Saved data entries
=== Begin Enclosure ===

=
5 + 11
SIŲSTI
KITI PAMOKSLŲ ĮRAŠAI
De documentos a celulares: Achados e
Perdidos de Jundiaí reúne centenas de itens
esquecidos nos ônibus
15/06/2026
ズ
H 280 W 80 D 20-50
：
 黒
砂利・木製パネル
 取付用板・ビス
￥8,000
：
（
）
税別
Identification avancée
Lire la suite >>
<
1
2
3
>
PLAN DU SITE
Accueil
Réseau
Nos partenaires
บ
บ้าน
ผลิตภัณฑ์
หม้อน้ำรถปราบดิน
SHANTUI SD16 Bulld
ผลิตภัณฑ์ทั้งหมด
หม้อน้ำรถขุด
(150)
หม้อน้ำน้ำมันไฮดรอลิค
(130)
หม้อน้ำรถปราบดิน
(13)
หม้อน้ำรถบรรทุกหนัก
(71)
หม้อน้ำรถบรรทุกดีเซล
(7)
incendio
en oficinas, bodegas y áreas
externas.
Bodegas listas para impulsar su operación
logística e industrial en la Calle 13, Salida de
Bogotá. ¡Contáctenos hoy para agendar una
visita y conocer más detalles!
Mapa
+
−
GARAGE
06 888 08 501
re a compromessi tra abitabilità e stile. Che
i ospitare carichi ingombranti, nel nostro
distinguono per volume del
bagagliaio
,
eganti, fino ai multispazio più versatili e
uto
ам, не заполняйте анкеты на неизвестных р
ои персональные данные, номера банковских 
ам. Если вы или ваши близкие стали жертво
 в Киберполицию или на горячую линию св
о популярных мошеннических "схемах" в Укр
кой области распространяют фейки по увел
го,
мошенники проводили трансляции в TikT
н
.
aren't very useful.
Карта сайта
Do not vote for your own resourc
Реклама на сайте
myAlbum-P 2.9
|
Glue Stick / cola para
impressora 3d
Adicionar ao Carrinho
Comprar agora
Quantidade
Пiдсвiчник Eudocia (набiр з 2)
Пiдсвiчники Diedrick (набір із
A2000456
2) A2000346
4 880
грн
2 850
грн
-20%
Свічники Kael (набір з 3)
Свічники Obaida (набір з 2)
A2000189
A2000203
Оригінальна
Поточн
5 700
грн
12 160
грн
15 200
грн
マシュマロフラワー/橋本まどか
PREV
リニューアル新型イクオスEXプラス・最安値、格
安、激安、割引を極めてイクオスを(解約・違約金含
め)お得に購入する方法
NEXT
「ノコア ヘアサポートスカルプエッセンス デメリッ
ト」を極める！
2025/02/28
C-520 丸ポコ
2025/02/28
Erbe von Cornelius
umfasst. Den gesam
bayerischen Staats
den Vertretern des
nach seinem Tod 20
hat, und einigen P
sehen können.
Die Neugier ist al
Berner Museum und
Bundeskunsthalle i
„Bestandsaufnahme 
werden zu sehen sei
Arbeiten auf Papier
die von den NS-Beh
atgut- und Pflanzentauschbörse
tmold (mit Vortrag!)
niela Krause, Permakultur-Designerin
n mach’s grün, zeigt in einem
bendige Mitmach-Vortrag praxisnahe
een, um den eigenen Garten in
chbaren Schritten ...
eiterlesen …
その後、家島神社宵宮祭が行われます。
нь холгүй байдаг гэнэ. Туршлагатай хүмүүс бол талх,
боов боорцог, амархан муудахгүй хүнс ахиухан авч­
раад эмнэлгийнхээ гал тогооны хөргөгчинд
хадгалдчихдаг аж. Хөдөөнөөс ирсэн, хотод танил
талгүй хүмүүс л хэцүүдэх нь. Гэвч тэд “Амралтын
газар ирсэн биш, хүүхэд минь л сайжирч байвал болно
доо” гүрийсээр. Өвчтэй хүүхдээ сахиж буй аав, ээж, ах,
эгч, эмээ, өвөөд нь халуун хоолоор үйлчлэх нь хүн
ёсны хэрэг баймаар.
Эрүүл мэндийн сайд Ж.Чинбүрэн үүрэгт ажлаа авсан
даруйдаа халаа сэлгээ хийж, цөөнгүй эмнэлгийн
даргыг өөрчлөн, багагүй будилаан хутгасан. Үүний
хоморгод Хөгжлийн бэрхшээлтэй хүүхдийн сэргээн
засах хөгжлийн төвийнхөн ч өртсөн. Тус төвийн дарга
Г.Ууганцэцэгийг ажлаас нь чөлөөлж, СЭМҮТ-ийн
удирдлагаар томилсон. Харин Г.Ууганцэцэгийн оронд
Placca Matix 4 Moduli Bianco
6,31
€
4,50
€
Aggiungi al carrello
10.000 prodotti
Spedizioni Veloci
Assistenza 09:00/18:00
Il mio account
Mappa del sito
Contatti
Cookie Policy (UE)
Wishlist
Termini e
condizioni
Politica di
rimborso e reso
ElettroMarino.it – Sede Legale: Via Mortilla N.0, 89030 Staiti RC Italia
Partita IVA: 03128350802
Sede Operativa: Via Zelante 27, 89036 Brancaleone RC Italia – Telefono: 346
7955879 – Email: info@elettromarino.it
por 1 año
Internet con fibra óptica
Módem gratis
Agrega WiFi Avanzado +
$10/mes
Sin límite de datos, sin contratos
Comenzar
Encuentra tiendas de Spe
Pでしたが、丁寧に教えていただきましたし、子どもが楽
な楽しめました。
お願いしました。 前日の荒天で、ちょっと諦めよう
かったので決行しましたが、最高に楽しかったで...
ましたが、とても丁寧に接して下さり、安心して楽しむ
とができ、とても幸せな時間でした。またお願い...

=== End Enclosure ===

__TO DO__: Check each line in the entries above for the string "хүмүүс", then give the number of matching lines alone.

__RESPONSE BOX__: 2